ASSIGNED TASK: Word for word, restate every line of the listing that follows.

━━ EXCERPTED RECORDS ━━

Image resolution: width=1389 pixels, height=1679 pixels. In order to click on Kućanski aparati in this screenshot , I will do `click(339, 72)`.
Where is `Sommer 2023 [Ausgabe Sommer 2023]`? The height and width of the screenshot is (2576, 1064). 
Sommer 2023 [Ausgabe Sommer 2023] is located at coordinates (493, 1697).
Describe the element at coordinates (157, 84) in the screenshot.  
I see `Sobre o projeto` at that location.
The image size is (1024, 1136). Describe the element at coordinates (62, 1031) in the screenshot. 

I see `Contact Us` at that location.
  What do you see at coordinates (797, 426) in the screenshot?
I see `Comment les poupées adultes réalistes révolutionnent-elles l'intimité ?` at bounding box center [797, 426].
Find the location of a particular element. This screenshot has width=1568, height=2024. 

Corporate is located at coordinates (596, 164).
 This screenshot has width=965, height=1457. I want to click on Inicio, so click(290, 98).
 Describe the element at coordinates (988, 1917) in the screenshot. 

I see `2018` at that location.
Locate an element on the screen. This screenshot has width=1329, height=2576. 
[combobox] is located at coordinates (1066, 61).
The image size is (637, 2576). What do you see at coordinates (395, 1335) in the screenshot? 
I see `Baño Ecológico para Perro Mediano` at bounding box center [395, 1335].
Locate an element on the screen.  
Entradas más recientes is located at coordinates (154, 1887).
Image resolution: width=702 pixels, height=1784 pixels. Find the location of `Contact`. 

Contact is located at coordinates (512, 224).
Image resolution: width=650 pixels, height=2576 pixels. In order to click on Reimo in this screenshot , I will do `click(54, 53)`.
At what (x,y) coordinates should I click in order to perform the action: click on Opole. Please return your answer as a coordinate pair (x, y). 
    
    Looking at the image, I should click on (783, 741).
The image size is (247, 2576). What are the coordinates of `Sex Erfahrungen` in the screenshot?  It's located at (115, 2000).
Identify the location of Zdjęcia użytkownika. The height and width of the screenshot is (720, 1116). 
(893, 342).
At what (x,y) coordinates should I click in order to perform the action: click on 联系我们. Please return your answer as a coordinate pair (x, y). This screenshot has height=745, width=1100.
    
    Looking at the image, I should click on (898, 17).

━━━

FINISHED TASK:
Image resolution: width=1389 pixels, height=1679 pixels. In order to click on Kućanski aparati in this screenshot , I will do `click(339, 72)`.
Where is `Sommer 2023 [Ausgabe Sommer 2023]`? The height and width of the screenshot is (2576, 1064). 
Sommer 2023 [Ausgabe Sommer 2023] is located at coordinates (493, 1697).
Describe the element at coordinates (157, 84) in the screenshot.  
I see `Sobre o projeto` at that location.
The image size is (1024, 1136). Describe the element at coordinates (62, 1031) in the screenshot. 

I see `Contact Us` at that location.
  What do you see at coordinates (797, 426) in the screenshot?
I see `Comment les poupées adultes réalistes révolutionnent-elles l'intimité ?` at bounding box center [797, 426].
Find the location of a particular element. This screenshot has width=1568, height=2024. 

Corporate is located at coordinates (596, 164).
 This screenshot has width=965, height=1457. I want to click on Inicio, so click(290, 98).
 Describe the element at coordinates (988, 1917) in the screenshot. 

I see `2018` at that location.
Locate an element on the screen. This screenshot has width=1329, height=2576. 
[combobox] is located at coordinates (1066, 61).
The image size is (637, 2576). What do you see at coordinates (395, 1335) in the screenshot? 
I see `Baño Ecológico para Perro Mediano` at bounding box center [395, 1335].
Locate an element on the screen.  
Entradas más recientes is located at coordinates (154, 1887).
Image resolution: width=702 pixels, height=1784 pixels. Find the location of `Contact`. 

Contact is located at coordinates (512, 224).
Image resolution: width=650 pixels, height=2576 pixels. In order to click on Reimo in this screenshot , I will do `click(54, 53)`.
At what (x,y) coordinates should I click in order to perform the action: click on Opole. Please return your answer as a coordinate pair (x, y). 
    
    Looking at the image, I should click on (783, 741).
The image size is (247, 2576). What are the coordinates of `Sex Erfahrungen` in the screenshot?  It's located at (115, 2000).
Identify the location of Zdjęcia użytkownika. The height and width of the screenshot is (720, 1116). 
(893, 342).
At what (x,y) coordinates should I click in order to perform the action: click on 联系我们. Please return your answer as a coordinate pair (x, y). This screenshot has height=745, width=1100.
    
    Looking at the image, I should click on (898, 17).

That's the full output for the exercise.